Michael Hammond is a well-travelled freelance journalist and broadcaster. He has worked for newspapers in Ottawa, Kitchener-Waterloo and Peterborough, covering everything from city hall to technology. Michael was also Business Editor at CFRA 580 AM in the early 2000s and host of Business@Night. He is a published author. His first novel, Redemption Song, was published by Baico in 2006.
Nick Taylor-Vaisey is a transplanted Scarborian who has spent seven years watching politics in the nation’s capital. He studied political science in university, and he’s now a freelance journalist who writes about federal politics and higher education more than anything else. He claims bylines in a number of serious publications, including the Globe and Mail and the Ottawa Citizen, and he’s an associate editor at This Magazine. You can read more about Nick at his personal website: nicktv.ca.
Patrick Baud is a bilingual Kingstonian at heart who usually calls Toronto home, but is currently migrating eastward first to Ottawa, and this autumn, to Quebec City. He writes mostly on Canadian and Ontario politics with the occasional forays into constitutional law and democratic theory. Politically, he is a fiercely independent, progressive moderate. He also blogs at publicgoods.wordpress.com.
Richard Albert offers non-partisan commentary on Canadian politics and public institutions. Richard is a proud Canadian, a native of Quebec, a constitutional law professor, and the world’s foremost connoisseur of dried fruit. Learn more about Richard at his personal website.

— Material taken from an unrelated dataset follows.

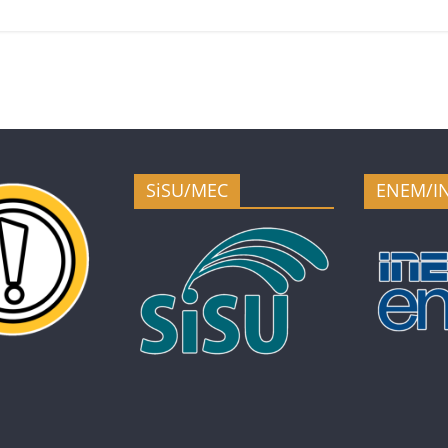
SiSU/MEC
ENEM/I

Scott Payne has been involved in politics and political activism in some fashion for the past decade. Scott started blogging approximately two and a half years ago as his latest contribution to a politics and political discourse of substance and has been hooked ever since. Scott also writes at The League of Ordinary Gentlemen where he is a contributor and founding member, at Beams and Struts about a post-postmodern politics, and at the Washington Examiner’s Opinion Zone. You can follow Scott on Twitter at: twitter.com/scotthpayne.

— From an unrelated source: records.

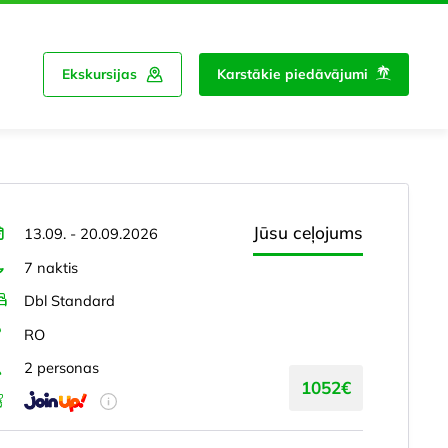
Ekskursijas
Karstākie piedāvājumi
Jūsu ceļojums
13.09. - 20.09.2026
7 naktis
Dbl Standard
RO
2 personas
1052€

Tarek Virani holds a Bachelor’s degree (Honours) in Geography, a Master’s degree in Urban Economy and Culture and a PhD in Human Geography/Cultural and Creative Industries. After finishing his undergraduate degree in Ottawa, Canada, he worked as a research associate at the University of Ottawa. He moved to the UK in 2005/06 to pursue a Master’s degree in Urban Economy and Culture at the University of Southampton. Following this, he obtained a PhD from King’s College London under the supervision of Professor Andy Pratt. He has spoken at a number of conferences and continues to publish. His research interests include: the role of knowledge in the cultural economy, artistic knowledge within locally bounded artistic communities, musical education, urban rhythms and urban affordances, socio-political rhythms in urban neighbourhoods, working historical geographies of cities, and foreign policy implications of perpetual conflicts in the developing world. He has consulted on the cultural industries for various organizations in London as well as taught at the Department of Geography at the LSE. He is also a music producer and DJ that performs on a regular basis in various spots around east London.
Tim McNair is Chairman of the Canadian Council for Democracy.